One of the less logical but apparently excellent prognosticating sayings is “As goes January, so goes the year.” In short, if the stock market rises in January, it will have a good year, if it falls in January, watch out.
Well, CNNMoney reports that this was the worst January ever for the Dow Jones Industrial Average, down 8.8%, and the S&P 500, off 8.6%. The Nasdaq tumbled as well, 6.4%, but not as much as last year. The Nasdaq’s 9.9% plunge January 2008 seems a pretty good predictor of the year to come.
Howard Silverblatt, senior index analyst at S&P tells the New York Times in 60 of the last 80 years, the S&P 500’s performance in January reflected how the index fared that year.
Standard & Poor’s market historian Sam Stovall tells CNNMoney about the correlation going back to 1945. “Since then, whenever the S&P 500 gained in January, the market continued to rise during the rest of the year 85% of the time.
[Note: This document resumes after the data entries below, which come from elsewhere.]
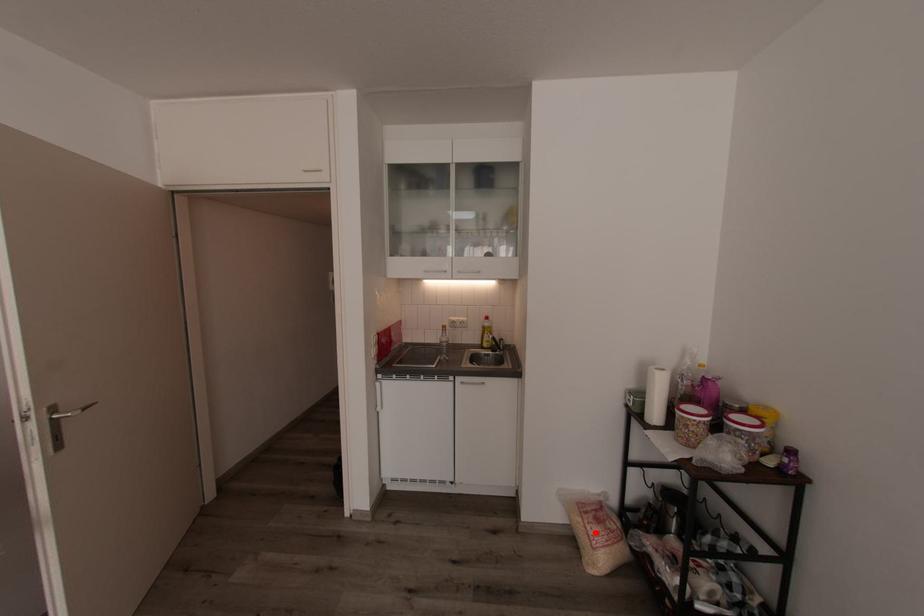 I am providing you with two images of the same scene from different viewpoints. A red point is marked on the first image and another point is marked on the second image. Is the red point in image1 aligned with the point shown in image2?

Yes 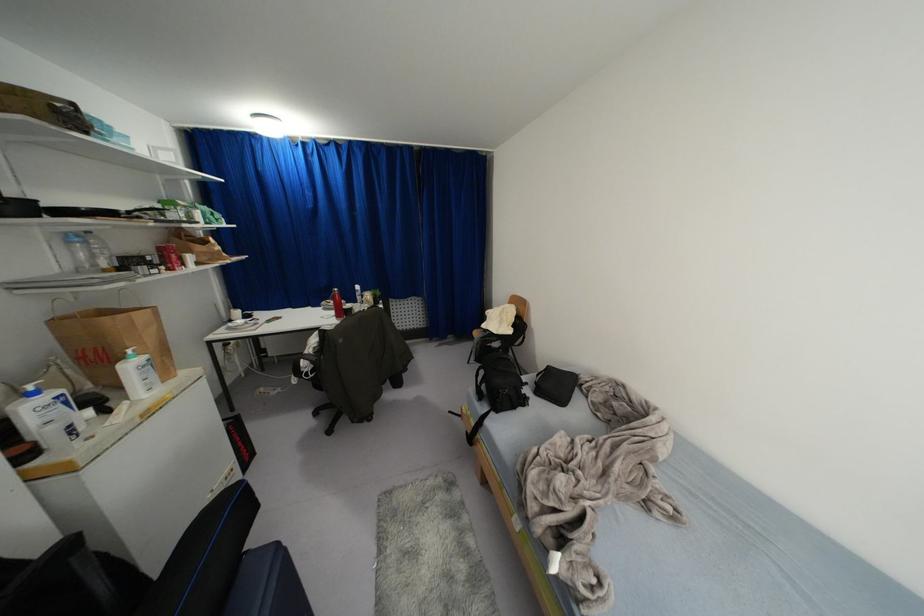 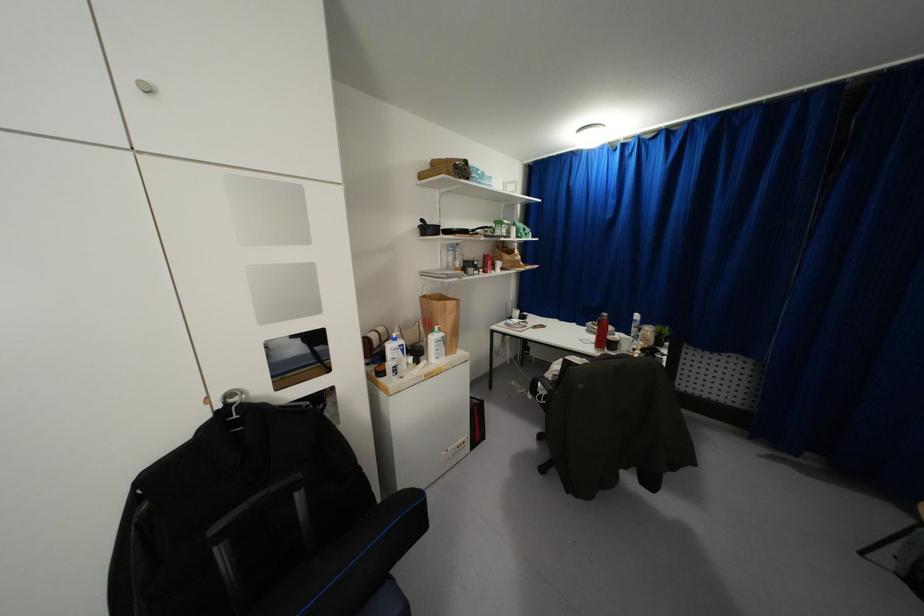 The point at [65,402] is marked in the first image. Where is the corresponding point in the second image?

(402, 350) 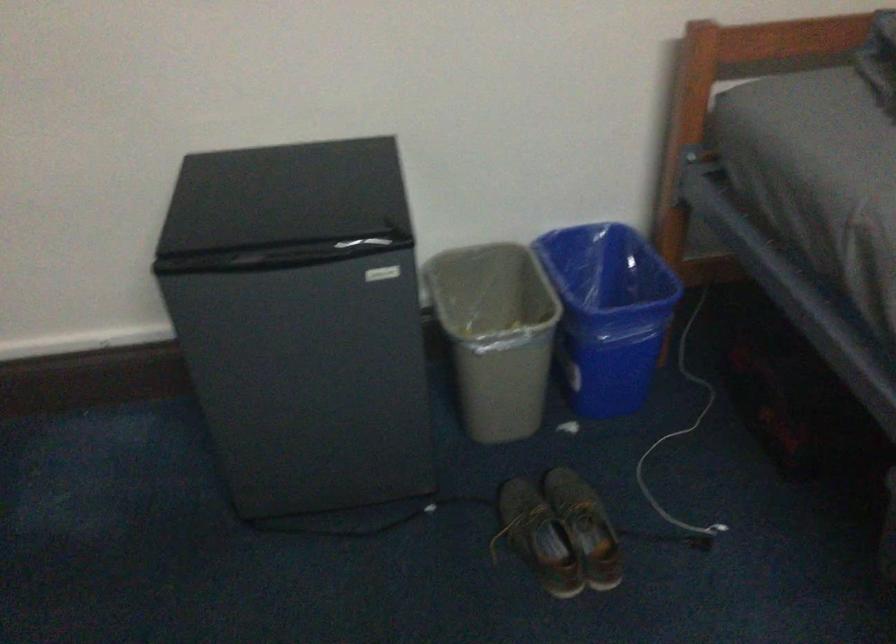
But the stats are less consistent when the market fell in January. Since 1945, a decline in that month yielded a decline in the next 11 months only 48% of the time, for an average loss in that period of 2.2%.”
Meanwhile another famous market Wall Street myth, the Super Bowl Stock Market Predictor, says the market will rise this year. This forecast tool says when a team from the original NFL wins the Super Bowl the market will rise experience just such an occurrence. This has happened 34 times out of 42 Super Bowls for an accuracy rate of 81%. Last night’s team, the Pittsburgh Steelers, was a member of the original NFL before the AFL merger. The year of each of the Steeler’s previous five wins, the stock market rallied, even during the horrible 1970s.
Stuart Schweitzer of J.P. Morgan Private Bank told the New York Times. “It’s unlikely that the broad market has yet seen its lows. There are more disappointments ahead.” And when Wall Street can’t even believe its own hype that the market will go up this year, you better pay attention.
Peter Cohan of BloggingStocks says, “If you need your money in the next six years, it probably makes sense to sell.” He recommends money market funds. Unfortunately, I don’t think there are any ETF money market funds.